We recently finished celebrating Passover, a holiday where “oppression” is an ongoing theme (and freedom, of course, is our cause to celebrate). We were challenged many times—through readings, traditions and symbolism—to experience the pain of oppression and celebrate the joys that accompany freedom. One particular text comes to mind: “In every generation a person is obligated to see him/herself as if s/he, was taken out of Egypt.”
This statement encourages us to put ourselves in the shoes of people who are oppressed and to imagine what it would mean for us—personally—to be freed. Awhile back, I came across a tool that might help us better meet this challenge. I find it to be a very valuable resource when I begin to contemplate what it must be like to be oppressed, and to be free, in our society:
This chart lists various tendencies that can be found among people who are in positions of privilege and oppression. As the authors make clear, these are not personality characteristics that we can presume based on someone’s position of power: privileged or oppressed. However, it provides a framework from which we may be able to look at the behavioral tendencies that are common among people who experience privilege and oppression. It enables us to better understand our society’s expectations of people in these different environments and the ways in which these expectations are internalized to impact the day to day lives of everyday people.
Think back to the opening of the Passover seder and our invitation to the poor to come join us for the Passover meal. There is a symbolic attempt to level the power imbalance between people who live in poverty and people who don’t. All too often, people living in poverty are forced to encounter people with behaviors that mirror those listed in the attached document. In this way, the poor in our society are often being oppressed. The idea that we open our seder tables to the poor, indicates a desire to sit alongside the poor, to get to know the poor, to better understand the poor and to treat people who are poor with dignity.
I hope that this chart provides our readers with a greater understanding of how power impacts our personal lives, the lives of fellow community members and of people around the world who are oppressed regularly. I also hope that it provides ideas on how to best fight oppression and ensure that all people, in every generation, have the experience of freedom.
What are your experiences with privilege and oppression? Do you find this chart useful?
On Tuesday night, I hosted a large Passover seder at my home in Jackson, Mississippi. Out of love for this Jewish dinner party, I may have opened my big mouth—then, inevitability, my door—to a few too many friends.
I realized this seder would be different as I prepared the charoset.
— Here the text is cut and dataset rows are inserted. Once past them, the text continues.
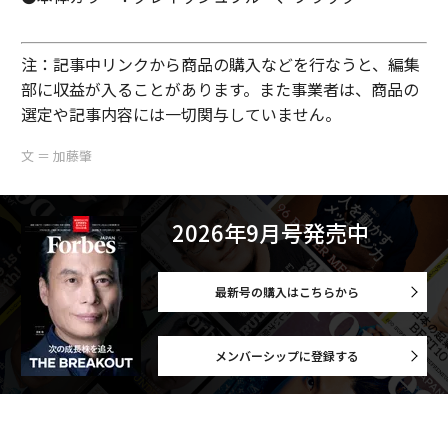
注：記事中リンクから商品の購入などを行なうと、編集
部に収益が入ることがあります。また事業者は、商品の
選定や記事内容には一切関与していません。
文 ＝ 加藤肇
2026年9月号発売中
最新号の購入はこちらから
メンバーシップに登録する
Ever since I was old enough to wield a knife, I have been the one to slowly hand chop apples and walnuts for our family seder. It’s cathartic for me to count down the apples, add lemon juice so the apples won’t brown, and stir in the honey with my hands. After about two minutes of chopping, though, I realized my stack of apples was taller than usual; they went straight into the food processor – and this year, convenience trumped tradition, resulting in charoset with more liquid than usual.
Yikes! Why was I compromising my usual charoset consistency? Because I was too excited about sharing Passover, and ended up inviting 30 people for seder. And no, these weren’t just Jews who needed a place to go, I had 13 seder virgins! I chose to invite my non-Jewish friends and neighbors because most of them didn’t grow up in places with a significant Jewish population and had never been invited to help celebrate Passover. In fact, many of my guests don’t know many Jewish people besides, other than myself and other members of the ISJL staff.
We went through the seder with some moments of quiet reflection, and some of laughter and levity. I encouraged guests to read along with the Hebrew transliteration, and my heart swelled when everyone’s voices joined together for “Go Down Moses.” We had a surprisingly successful gefilte fish tasting, sang a song about the afikomen to the tune of “Oklahoma” and answered a lot of questions about matzah.
Was it the most traditional or religious seder? No, not by any means. But I made that clear to my guests and encouraged them to take home the haggadahs to study up for next year. But even with soggier charoset, I’m glad that I was able to provide some of my guests their first Jewish seder experience.
I enjoy having my home filled with friends and food, so it’s understandable why I got so excited about hosting a Passover seder. It’s a tradition that lends itself to bringing people into your house and sharing a meal that’s interactive, educational and delicious. I’m already planning for next year—with a tent outside!—and you are all invited.
Sending wishes for joyful seders and a sweet Pesach, whether you’re celebrating in the South, North, East, or West! Happy Passover, y’all!